Had she been out almost three hours? Frig! “I’ll be done with the repairs before that.” But there was no way she and the roller would make it back to COFAR center by then.
Twenty-one minutes later, Alayna and the roller, as well as two rolls of inoperative antenna polyimide film, an enormous number of used anti-static wipes, and a coating of dust, headed back toward the COFAR maintenance lock.
Although Marcel had verified the repair had been successful, just before the roller reached the open lock door, she linked to the AI. “Is the antenna still fully operative?”
“It is fully operative, Dr. Wong-Grant. The roller caused a slight interference field on your return, but that was minimal.”
And frigging unavoidable.
When the lock closed, Alayna just looked at the dust-coated roller. Her back ached, as did her head, and her eyes were burning… and sooner or later she’d have to clean the roller. Otherwise the dust would migrate into places where it could do real damage.

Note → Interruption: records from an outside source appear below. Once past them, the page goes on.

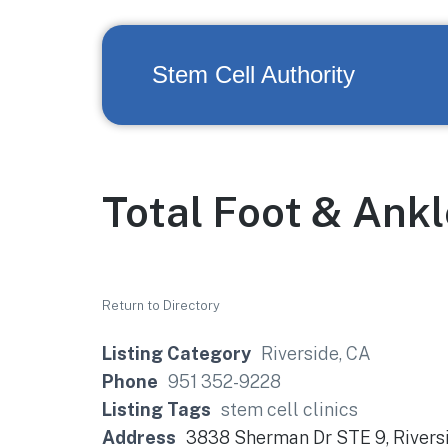
Stem Cell Authority
Total Foot & Ank
Return to Directory
Listing Category
Riverside, CA
Phone
951 352-9228
Listing Tags
stem cell clinics
Address
3838 Sherman Dr STE 9, Rivers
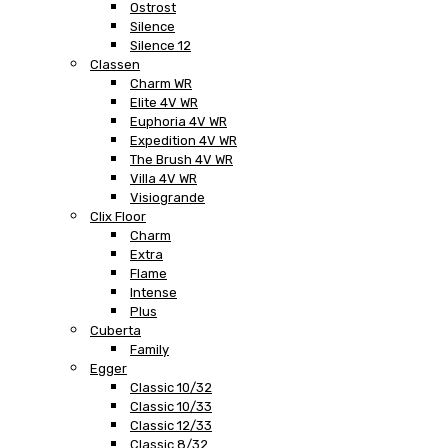
Ostrost
Silence
Silence 12
Classen
Charm WR
Elite 4V WR
Euphoria 4V WR
Expedition 4V WR
The Brush 4V WR
Villa 4V WR
Visiogrande
Clix Floor
Charm
Extra
Flame
Intense
Plus
Cuberta
Family
Egger
Classic 10/32
Classic 10/33
Classic 12/33
Classic 8/32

You don’t have to clean it this moment.
She did have to get through shutting down the roller, as well as connecting it to the charging system. She unloaded the rolls of damaged antenna film and stacked them in the waste room. She couldn’t put them through the reprocessor and for another week, not until “day” arrived, and she had full solar power. Next she had to clean the exosuit. By the time she was back inside the installation, she was shivering because her undersuit was soaked.
She did take a warm, if short shower, before pulling on a dry station-suit, and then heading to the control center. The console alert light was flashing.
When she saw the first message, the priority one that had triggered the alert, she relaxed.
Your system reports EFA exceeding three hours. Please report re-entry.
That was an inquiry request from the Lunara Mining installation south of Daedalus Crater, most likely automatic, although it bore Harris’s name as sender. Her response was swift and short.
Re-entry at 1143 UTC. Extended exterior repairs, successfully accomplished. Appreciate your watchfulness. Thank you.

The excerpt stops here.